[PROBLEM DETAILS] Starting at the first line and ending at the last, output the data exactly.

------ DATA ------

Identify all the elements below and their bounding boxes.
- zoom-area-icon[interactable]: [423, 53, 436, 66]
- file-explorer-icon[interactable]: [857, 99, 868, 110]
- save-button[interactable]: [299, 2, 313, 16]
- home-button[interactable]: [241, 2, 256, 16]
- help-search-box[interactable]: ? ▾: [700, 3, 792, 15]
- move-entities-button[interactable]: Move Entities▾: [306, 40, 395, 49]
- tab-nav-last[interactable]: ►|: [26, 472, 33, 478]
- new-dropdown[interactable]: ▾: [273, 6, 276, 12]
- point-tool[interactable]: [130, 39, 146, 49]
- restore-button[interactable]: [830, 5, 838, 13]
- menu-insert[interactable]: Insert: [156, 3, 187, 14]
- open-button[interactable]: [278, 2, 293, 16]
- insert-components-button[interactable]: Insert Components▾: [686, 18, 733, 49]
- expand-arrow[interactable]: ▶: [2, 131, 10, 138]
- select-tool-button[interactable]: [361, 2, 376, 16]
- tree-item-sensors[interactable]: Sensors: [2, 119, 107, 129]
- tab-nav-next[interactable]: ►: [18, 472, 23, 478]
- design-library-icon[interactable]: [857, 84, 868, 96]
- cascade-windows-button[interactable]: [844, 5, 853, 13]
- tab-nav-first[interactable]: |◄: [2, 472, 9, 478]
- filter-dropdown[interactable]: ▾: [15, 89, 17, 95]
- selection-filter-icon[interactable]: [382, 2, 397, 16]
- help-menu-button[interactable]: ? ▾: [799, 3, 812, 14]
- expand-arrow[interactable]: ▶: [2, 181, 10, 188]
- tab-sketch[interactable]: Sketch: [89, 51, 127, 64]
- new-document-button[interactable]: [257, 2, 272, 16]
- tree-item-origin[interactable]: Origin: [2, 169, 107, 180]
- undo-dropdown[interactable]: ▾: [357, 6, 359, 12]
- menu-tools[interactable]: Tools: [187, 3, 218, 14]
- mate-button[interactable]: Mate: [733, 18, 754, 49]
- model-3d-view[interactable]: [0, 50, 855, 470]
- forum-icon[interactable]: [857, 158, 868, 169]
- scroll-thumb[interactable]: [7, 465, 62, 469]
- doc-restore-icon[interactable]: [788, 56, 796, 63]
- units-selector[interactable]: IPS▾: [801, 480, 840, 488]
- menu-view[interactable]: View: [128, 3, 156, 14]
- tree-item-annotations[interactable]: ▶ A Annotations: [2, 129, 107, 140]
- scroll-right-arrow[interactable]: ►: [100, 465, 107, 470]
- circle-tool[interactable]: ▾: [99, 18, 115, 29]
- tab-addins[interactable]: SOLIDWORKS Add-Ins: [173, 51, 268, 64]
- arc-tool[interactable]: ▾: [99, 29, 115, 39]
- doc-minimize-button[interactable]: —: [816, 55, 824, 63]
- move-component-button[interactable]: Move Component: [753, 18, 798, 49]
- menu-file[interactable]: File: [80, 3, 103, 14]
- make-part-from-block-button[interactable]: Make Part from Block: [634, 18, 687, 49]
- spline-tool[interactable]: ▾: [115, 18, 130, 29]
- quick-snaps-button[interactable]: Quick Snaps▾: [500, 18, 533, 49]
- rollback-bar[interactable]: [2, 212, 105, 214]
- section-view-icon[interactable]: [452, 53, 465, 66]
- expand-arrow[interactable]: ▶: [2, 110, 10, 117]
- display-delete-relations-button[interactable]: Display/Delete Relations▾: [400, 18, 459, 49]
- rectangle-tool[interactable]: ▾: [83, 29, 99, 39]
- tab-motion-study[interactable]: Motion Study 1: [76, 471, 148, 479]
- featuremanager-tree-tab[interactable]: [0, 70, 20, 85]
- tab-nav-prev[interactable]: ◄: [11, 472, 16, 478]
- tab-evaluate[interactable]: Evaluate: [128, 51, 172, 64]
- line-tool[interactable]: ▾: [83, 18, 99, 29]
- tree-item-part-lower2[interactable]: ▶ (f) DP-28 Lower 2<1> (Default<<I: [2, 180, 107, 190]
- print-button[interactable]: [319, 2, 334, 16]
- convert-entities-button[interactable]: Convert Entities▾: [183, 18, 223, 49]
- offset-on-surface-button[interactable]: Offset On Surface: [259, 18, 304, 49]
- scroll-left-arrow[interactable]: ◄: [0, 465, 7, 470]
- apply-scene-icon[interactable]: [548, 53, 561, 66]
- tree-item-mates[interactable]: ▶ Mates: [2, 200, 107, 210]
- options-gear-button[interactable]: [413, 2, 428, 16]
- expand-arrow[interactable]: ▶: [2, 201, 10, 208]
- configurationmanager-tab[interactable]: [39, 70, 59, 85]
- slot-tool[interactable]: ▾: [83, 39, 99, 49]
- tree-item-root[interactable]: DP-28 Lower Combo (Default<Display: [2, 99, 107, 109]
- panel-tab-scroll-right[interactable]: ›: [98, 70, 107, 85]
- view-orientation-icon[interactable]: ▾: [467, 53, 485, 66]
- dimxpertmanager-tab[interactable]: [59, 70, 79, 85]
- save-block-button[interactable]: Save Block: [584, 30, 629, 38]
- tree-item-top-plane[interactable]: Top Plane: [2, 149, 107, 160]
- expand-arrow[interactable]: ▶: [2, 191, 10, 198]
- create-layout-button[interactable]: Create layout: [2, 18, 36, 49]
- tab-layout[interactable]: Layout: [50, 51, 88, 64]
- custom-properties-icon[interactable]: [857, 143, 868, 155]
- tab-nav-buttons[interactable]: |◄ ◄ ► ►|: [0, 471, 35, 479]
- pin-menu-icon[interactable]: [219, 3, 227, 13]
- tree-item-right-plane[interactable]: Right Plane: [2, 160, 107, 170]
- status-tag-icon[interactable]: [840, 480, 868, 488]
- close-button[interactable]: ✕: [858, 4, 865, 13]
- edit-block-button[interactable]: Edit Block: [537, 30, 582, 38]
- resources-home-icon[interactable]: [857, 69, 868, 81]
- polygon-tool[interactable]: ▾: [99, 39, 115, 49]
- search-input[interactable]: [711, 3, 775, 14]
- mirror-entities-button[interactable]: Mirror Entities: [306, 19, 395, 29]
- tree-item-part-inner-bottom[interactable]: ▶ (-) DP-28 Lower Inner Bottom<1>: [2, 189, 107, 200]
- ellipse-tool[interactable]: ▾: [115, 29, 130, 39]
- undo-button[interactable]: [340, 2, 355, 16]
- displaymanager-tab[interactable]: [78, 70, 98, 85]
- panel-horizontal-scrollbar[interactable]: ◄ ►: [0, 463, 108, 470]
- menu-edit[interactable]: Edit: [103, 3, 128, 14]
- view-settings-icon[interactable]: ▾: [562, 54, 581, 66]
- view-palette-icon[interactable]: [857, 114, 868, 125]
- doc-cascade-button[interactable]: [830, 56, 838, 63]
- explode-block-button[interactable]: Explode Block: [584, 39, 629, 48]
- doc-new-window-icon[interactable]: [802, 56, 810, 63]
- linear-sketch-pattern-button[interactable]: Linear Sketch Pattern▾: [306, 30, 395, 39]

------

[REPLY TO THE EXERCISE]
Identify all the elements below and their bounding boxes.
- zoom-area-icon[interactable]: [423, 53, 436, 66]
- file-explorer-icon[interactable]: [857, 99, 868, 110]
- save-button[interactable]: [299, 2, 313, 16]
- home-button[interactable]: [241, 2, 256, 16]
- help-search-box[interactable]: ? ▾: [700, 3, 792, 15]
- move-entities-button[interactable]: Move Entities▾: [306, 40, 395, 49]
- tab-nav-last[interactable]: ►|: [26, 472, 33, 478]
- new-dropdown[interactable]: ▾: [273, 6, 276, 12]
- point-tool[interactable]: [130, 39, 146, 49]
- restore-button[interactable]: [830, 5, 838, 13]
- menu-insert[interactable]: Insert: [156, 3, 187, 14]
- open-button[interactable]: [278, 2, 293, 16]
- insert-components-button[interactable]: Insert Components▾: [686, 18, 733, 49]
- expand-arrow[interactable]: ▶: [2, 131, 10, 138]
- select-tool-button[interactable]: [361, 2, 376, 16]
- tree-item-sensors[interactable]: Sensors: [2, 119, 107, 129]
- tab-nav-next[interactable]: ►: [18, 472, 23, 478]
- design-library-icon[interactable]: [857, 84, 868, 96]
- cascade-windows-button[interactable]: [844, 5, 853, 13]
- tab-nav-first[interactable]: |◄: [2, 472, 9, 478]
- filter-dropdown[interactable]: ▾: [15, 89, 17, 95]
- selection-filter-icon[interactable]: [382, 2, 397, 16]
- help-menu-button[interactable]: ? ▾: [799, 3, 812, 14]
- expand-arrow[interactable]: ▶: [2, 181, 10, 188]
- tab-sketch[interactable]: Sketch: [89, 51, 127, 64]
- new-document-button[interactable]: [257, 2, 272, 16]
- tree-item-origin[interactable]: Origin: [2, 169, 107, 180]
- undo-dropdown[interactable]: ▾: [357, 6, 359, 12]
- menu-tools[interactable]: Tools: [187, 3, 218, 14]
- mate-button[interactable]: Mate: [733, 18, 754, 49]
- model-3d-view[interactable]: [0, 50, 855, 470]
- forum-icon[interactable]: [857, 158, 868, 169]
- scroll-thumb[interactable]: [7, 465, 62, 469]
- doc-restore-icon[interactable]: [788, 56, 796, 63]
- units-selector[interactable]: IPS▾: [801, 480, 840, 488]
- menu-view[interactable]: View: [128, 3, 156, 14]
- tree-item-annotations[interactable]: ▶ A Annotations: [2, 129, 107, 140]
- scroll-right-arrow[interactable]: ►: [100, 465, 107, 470]
- circle-tool[interactable]: ▾: [99, 18, 115, 29]
- tab-addins[interactable]: SOLIDWORKS Add-Ins: [173, 51, 268, 64]
- arc-tool[interactable]: ▾: [99, 29, 115, 39]
- doc-minimize-button[interactable]: —: [816, 55, 824, 63]
- move-component-button[interactable]: Move Component: [753, 18, 798, 49]
- menu-file[interactable]: File: [80, 3, 103, 14]
- make-part-from-block-button[interactable]: Make Part from Block: [634, 18, 687, 49]
- spline-tool[interactable]: ▾: [115, 18, 130, 29]
- quick-snaps-button[interactable]: Quick Snaps▾: [500, 18, 533, 49]
- rollback-bar[interactable]: [2, 212, 105, 214]
- section-view-icon[interactable]: [452, 53, 465, 66]
- expand-arrow[interactable]: ▶: [2, 110, 10, 117]
- display-delete-relations-button[interactable]: Display/Delete Relations▾: [400, 18, 459, 49]
- rectangle-tool[interactable]: ▾: [83, 29, 99, 39]
- tab-motion-study[interactable]: Motion Study 1: [76, 471, 148, 479]
- featuremanager-tree-tab[interactable]: [0, 70, 20, 85]
- tab-nav-prev[interactable]: ◄: [11, 472, 16, 478]
- tab-evaluate[interactable]: Evaluate: [128, 51, 172, 64]
- line-tool[interactable]: ▾: [83, 18, 99, 29]
- tree-item-part-lower2[interactable]: ▶ (f) DP-28 Lower 2<1> (Default<<I: [2, 180, 107, 190]
- print-button[interactable]: [319, 2, 334, 16]
- convert-entities-button[interactable]: Convert Entities▾: [183, 18, 223, 49]
- offset-on-surface-button[interactable]: Offset On Surface: [259, 18, 304, 49]
- scroll-left-arrow[interactable]: ◄: [0, 465, 7, 470]
- apply-scene-icon[interactable]: [548, 53, 561, 66]
- tree-item-mates[interactable]: ▶ Mates: [2, 200, 107, 210]
- options-gear-button[interactable]: [413, 2, 428, 16]
- expand-arrow[interactable]: ▶: [2, 201, 10, 208]
- configurationmanager-tab[interactable]: [39, 70, 59, 85]
- slot-tool[interactable]: ▾: [83, 39, 99, 49]
- tree-item-root[interactable]: DP-28 Lower Combo (Default<Display: [2, 99, 107, 109]
- panel-tab-scroll-right[interactable]: ›: [98, 70, 107, 85]
- view-orientation-icon[interactable]: ▾: [467, 53, 485, 66]
- dimxpertmanager-tab[interactable]: [59, 70, 79, 85]
- save-block-button[interactable]: Save Block: [584, 30, 629, 38]
- tree-item-top-plane[interactable]: Top Plane: [2, 149, 107, 160]
- expand-arrow[interactable]: ▶: [2, 191, 10, 198]
- create-layout-button[interactable]: Create layout: [2, 18, 36, 49]
- tab-layout[interactable]: Layout: [50, 51, 88, 64]
- custom-properties-icon[interactable]: [857, 143, 868, 155]
- tab-nav-buttons[interactable]: |◄ ◄ ► ►|: [0, 471, 35, 479]
- pin-menu-icon[interactable]: [219, 3, 227, 13]
- tree-item-right-plane[interactable]: Right Plane: [2, 160, 107, 170]
- status-tag-icon[interactable]: [840, 480, 868, 488]
- close-button[interactable]: ✕: [858, 4, 865, 13]
- edit-block-button[interactable]: Edit Block: [537, 30, 582, 38]
- resources-home-icon[interactable]: [857, 69, 868, 81]
- polygon-tool[interactable]: ▾: [99, 39, 115, 49]
- search-input[interactable]: [711, 3, 775, 14]
- mirror-entities-button[interactable]: Mirror Entities: [306, 19, 395, 29]
- tree-item-part-inner-bottom[interactable]: ▶ (-) DP-28 Lower Inner Bottom<1>: [2, 189, 107, 200]
- ellipse-tool[interactable]: ▾: [115, 29, 130, 39]
- undo-button[interactable]: [340, 2, 355, 16]
- displaymanager-tab[interactable]: [78, 70, 98, 85]
- panel-horizontal-scrollbar[interactable]: ◄ ►: [0, 463, 108, 470]
- menu-edit[interactable]: Edit: [103, 3, 128, 14]
- view-settings-icon[interactable]: ▾: [562, 54, 581, 66]
- view-palette-icon[interactable]: [857, 114, 868, 125]
- doc-cascade-button[interactable]: [830, 56, 838, 63]
- explode-block-button[interactable]: Explode Block: [584, 39, 629, 48]
- doc-new-window-icon[interactable]: [802, 56, 810, 63]
- linear-sketch-pattern-button[interactable]: Linear Sketch Pattern▾: [306, 30, 395, 39]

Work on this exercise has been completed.